FILM

The Cradle of Life?
Tomb Raider masters marketing, not cinema
By Rachel Deahl



"Yes! Off to save the world and adopt more Cambodian orphans."

It's hard to imagine that game designers didn't have Angelina Jolie in mind when they pixelated Lara Croft. A cross between Bruce Wayne and James Bond for the MTV generation, it wouldn't be much of an understatement to say that Jolie was made for the roleor vice versa. If only movies were about nothing more than brilliant casting. With its idiotic storyline and laughably implausible stunts, The Cradle of Life tries far too earnestly to be something it's not-a legitimate action movie.

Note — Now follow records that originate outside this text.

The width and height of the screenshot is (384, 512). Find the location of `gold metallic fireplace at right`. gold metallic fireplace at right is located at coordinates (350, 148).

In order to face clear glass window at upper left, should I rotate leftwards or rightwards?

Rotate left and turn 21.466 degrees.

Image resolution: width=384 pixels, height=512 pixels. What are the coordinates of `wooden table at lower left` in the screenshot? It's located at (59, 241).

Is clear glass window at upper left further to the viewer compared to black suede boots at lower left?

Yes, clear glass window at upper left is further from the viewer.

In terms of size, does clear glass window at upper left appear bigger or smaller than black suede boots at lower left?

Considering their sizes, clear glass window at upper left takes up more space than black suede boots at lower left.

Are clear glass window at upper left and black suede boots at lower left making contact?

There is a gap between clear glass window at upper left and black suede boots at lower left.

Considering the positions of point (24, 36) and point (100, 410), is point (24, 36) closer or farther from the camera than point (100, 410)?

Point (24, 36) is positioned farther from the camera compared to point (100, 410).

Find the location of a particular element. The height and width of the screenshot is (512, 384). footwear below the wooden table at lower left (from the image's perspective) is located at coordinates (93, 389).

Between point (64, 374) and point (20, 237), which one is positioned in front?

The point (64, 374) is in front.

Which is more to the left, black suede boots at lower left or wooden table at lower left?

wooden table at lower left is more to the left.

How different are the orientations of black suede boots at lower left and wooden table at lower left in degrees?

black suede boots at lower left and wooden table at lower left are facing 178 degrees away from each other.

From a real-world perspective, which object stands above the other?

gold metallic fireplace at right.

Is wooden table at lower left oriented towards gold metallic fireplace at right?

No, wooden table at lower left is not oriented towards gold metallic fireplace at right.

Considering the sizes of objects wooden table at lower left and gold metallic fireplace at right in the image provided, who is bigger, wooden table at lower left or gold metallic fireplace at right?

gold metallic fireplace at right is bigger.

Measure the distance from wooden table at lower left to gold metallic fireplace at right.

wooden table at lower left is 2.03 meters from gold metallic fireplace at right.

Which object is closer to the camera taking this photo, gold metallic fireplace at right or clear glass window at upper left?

The question as to whether video games make for good movie material may be moot at this point, since these two technologies and businesses become more intertwined and interdependent.

The Matrix Reloaded felt like an extended ad for the video game that was to come out on its heels, Enter the Matrix, and, while the effect was somewhat offensive, it didn't necessarily make for bad cinema. The Wachowski Brothers dangled the effrontery of their work in our faces, reminding us, the moviegoers, of our complicit role in a product-driven culture. And, after all, if the movie was just an ad for the game, what an effective ad it was.

Unfortunately Tomb Raider doesn't function in the desert of the real; it doesn't bother with such high-falutin' issues as the search for reality in a hyper-real world. While Neo and Morpheus struggle with the result of their decision to take the red pill, Lara Croft is out saving an old-fashioned world in an old-fashioned wayand with such old-fashioned tactics comes the tired stuff of spy movies.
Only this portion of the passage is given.